Both sides have mailed or handed out a flurry of information in preparation of the meeting to try to sway shareholders. As a mutual ditch association, the decision is up to private water rights holders, just like other water transfers in the Arkansas River basin over the past 50 years have been…
The almost 900 shareholders have stakes ranging from just one share to several hundred. The St. Charles water district has about 2,000 of the 20,000 shares on the ditch. The Pueblo water board wants to buy 5,000 shares, mostly for future needs and to keep thirsty cities to the north from raiding the local canal. In order to do that, however, the water board wants clear direction from the Bessemer shareholders that it will be able to use the water in the future. “We will be investing a large sum of money in these shares and we must protect that investment by amending the governing documents to give us the opportunity to move the shares out the ditch when needed in the future,” water board Executive Director Alan Hamel said in a letter to shareholders…
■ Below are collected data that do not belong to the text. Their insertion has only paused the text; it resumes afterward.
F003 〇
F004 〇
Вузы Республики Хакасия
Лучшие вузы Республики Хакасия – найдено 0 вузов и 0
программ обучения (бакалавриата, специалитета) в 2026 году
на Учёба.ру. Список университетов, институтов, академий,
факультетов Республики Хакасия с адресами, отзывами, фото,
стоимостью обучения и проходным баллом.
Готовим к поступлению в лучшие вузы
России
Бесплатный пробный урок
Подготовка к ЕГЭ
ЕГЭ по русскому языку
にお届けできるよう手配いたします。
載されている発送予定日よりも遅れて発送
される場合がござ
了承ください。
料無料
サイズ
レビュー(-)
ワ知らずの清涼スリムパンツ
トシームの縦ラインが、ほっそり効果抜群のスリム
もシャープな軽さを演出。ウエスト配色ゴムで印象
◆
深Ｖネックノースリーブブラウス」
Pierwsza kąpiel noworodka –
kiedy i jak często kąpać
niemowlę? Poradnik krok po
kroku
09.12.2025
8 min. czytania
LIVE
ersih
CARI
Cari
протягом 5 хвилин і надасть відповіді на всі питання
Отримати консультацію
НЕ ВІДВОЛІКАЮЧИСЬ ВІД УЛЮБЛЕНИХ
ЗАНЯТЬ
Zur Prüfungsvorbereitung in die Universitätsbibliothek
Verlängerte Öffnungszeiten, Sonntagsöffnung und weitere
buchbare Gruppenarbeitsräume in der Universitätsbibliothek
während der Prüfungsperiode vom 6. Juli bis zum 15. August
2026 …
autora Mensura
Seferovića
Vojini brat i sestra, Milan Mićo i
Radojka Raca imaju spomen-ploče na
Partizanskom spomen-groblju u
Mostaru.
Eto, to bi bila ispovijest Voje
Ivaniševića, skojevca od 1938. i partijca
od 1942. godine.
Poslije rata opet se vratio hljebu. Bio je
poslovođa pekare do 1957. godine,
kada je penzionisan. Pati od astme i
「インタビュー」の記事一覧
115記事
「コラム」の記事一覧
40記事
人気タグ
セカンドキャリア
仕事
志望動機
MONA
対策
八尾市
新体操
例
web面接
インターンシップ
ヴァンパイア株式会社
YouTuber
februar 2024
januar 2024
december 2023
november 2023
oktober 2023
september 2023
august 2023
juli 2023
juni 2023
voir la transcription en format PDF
The Pueblo and St. Charles water boards have committed to use the water within Pueblo County, but the possibility of using the water outside the county would remain in the bylaws at the request of the Bessemer Ditch board, in order to maintain maximum value. The water board also has committed to make improvements on the ditch and lease back the water to shareholders, and states its aims in a way that tries to convince non-sellers they would be hurting neighbors by resisting the changes.
“The effect of not approving the changes to the governing documents is that your friends and neighbors who want to sell will not be able to sell their shares to the Board of Water Works, or any other entity that want to use the water outside the ditch,” Hamel stated.
Some of the shareholders of the Bessemer Ditch who want to sell have written their own letter asking for the cooperation of others, arguing that the change of bylaws will increase the value of everyone’s water rights. “If you have interest in leasing your water (perhaps to the Super Ditch) or selling in the future, then you’ll vote for the changes, allowing the water to be moved from the ditch,” the letter states. The letter is endorsed by 27 shareholders, most of whom are reportedly among those with contracts with the water board. They state that the negotiations between the St. Charles and Pueblo water boards have strengthened protections for shareholders who choose not to sell. The changes in the bylaws and articles of incorporation increase the value of water while maintaining the ability to farm and the quantity of water per share, they say, urging support of the changes.
Opponents of the bylaw changes have presented reasons not to change the bylaws for months. An analysis by Mike Bartolo, a small shareholder on the ditch and head of the Colorado State University Ag Research Center at Rocky Ford, claims the price per acre-foot in the current offer is a little more than $5,000 or roughly half of the cost per share, and criticizes the way the Pueblo water board has portrayed the price. Bartolo also urged shareholders to look at leasing as an opportunity and has joined the Super Ditch board on behalf of Bessemer shareholders. Leonard DiTomaso, who with Mike Klun was elected to the Bessemer Ditch board in January on promises to fight for preserving agriculture on the ditch, has been tireless in sending out letters to try to convince shareholders to leave things as they are. “Everyone I talk to, shareholders and non-shareholders, thinks our ditch should live forever,” DiTomaso said. “I agree. People like seeing our green irrigated farms. Most of the farms are well-managed and cared for.”